X, y = make_blobs(random_state = 10)

cls = AgglomerativeClustering(n_clusters = 3)
cls_assignment = cls.fit_predict(X)

plot_labelled_scatter(X, cls_assignment, 
        ['Cluster 1', 'Cluster 2', 'Cluster 3'])

<IPython.core.display.Javascript object>

#### Creating a dendrogram (using scipy)

This dendrogram plot is based on the dataset created in the previous step with make_blobs, but for clarity, only 10 samples have been selected for this example, as plotted here:

In [81]:
X, y = make_blobs(random_state = 10, n_samples = 10)
plot_labelled_scatter(X, y, 
        ['Cluster 1', 'Cluster 2', 'Cluster 3'])
print(X)

<IPython.core.display.Javascript object>

[[  5.69192445  -9.47641249]
 [  1.70789903   6.00435173]
 [  0.23621041  -3.11909976]
 [  2.90159483   5.42121526]
 [  5.85943906  -8.38192364]
 [  6.04774884 -10.30504657]
 [ -2.00758803  -7.24743939]
 [  1.45467725  -6.58387198]
 [  1.53636249   5.11121453]
 [  5.4307043   -9.75956122]]


And here's the dendrogram corresponding to agglomerative clustering of the 10 points above using Ward's method.  The index 0..9 of the points corresponds to the index of the points in the X array above.  For example, point 0 (5.69, -9.47) and point 9 (5.43, -9.76) are the closest two points and are clustered first.
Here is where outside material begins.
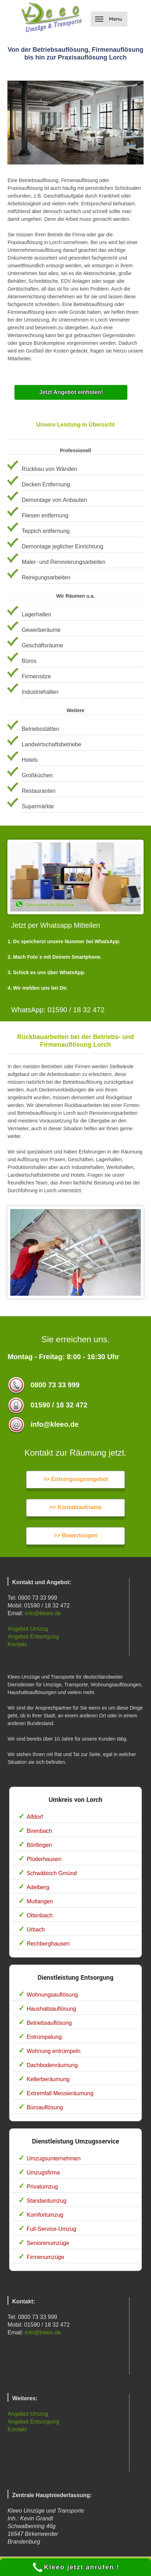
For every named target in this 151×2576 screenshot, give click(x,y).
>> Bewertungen (75, 1535)
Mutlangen (39, 1901)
### Hierarchical Clustering

In [82]:
from scipy.cluster.hierarchy import ward, dendrogram
plt.figure()
dendrogram(ward(X))
## The ward() function returns an array that specifies the distances spanned during the agglomerative clustering.
plt.show()

<IPython.core.display.Javascript object>

### DBSCAN clustering : Density Based Spatial Clustering of Applications with Noise.

#### Unlike k-means, you don't need to specify # of clusters
#### Relatively efficient -  can be used with large datasets.
#### Identifies likely noise points (outliers)


In [83]:
from sklearn.cluster import DBSCAN
from sklearn.datasets import make_blobs

X, y = make_blobs(random_state = 9, n_samples = 25)

dbscan = DBSCAN(eps = 2, min_samples = 2)
## eps = neighbor radius parameter, min_samples = neighbor count parameter

cls = dbscan.fit_predict(X)
print("Cluster membership values:\n{}".format(cls))

plot_labelled_scatter(X, cls + 1, 
        ['Noise', 'Cluster 0', 'Cluster 1', 'Cluster 2'])

Cluster membership values:
[ 0  1  0  2  0  0  0  2  2 -1  1  2  0  0 -1  0  0  1 -1  1  1  2  2  2
  1]


<IPython.core.display.Javascript object>

### Clustering Evaluation
#### With ground truth, existing labels can be used to evaluate cluster quality.
#### Without ground truth, evaluation can be difficult: multiple clisterings may be plausible for a dataset.
#### Consider task-based evaluation: evaluate clustering according to performance on a task that does have an objective basis for comparison.
#### Example: the effectiveness of clustering-based features for a supervised learning task.
#### Some evaluation heuristics exist (e.g. silhouette) but these can be unreliable.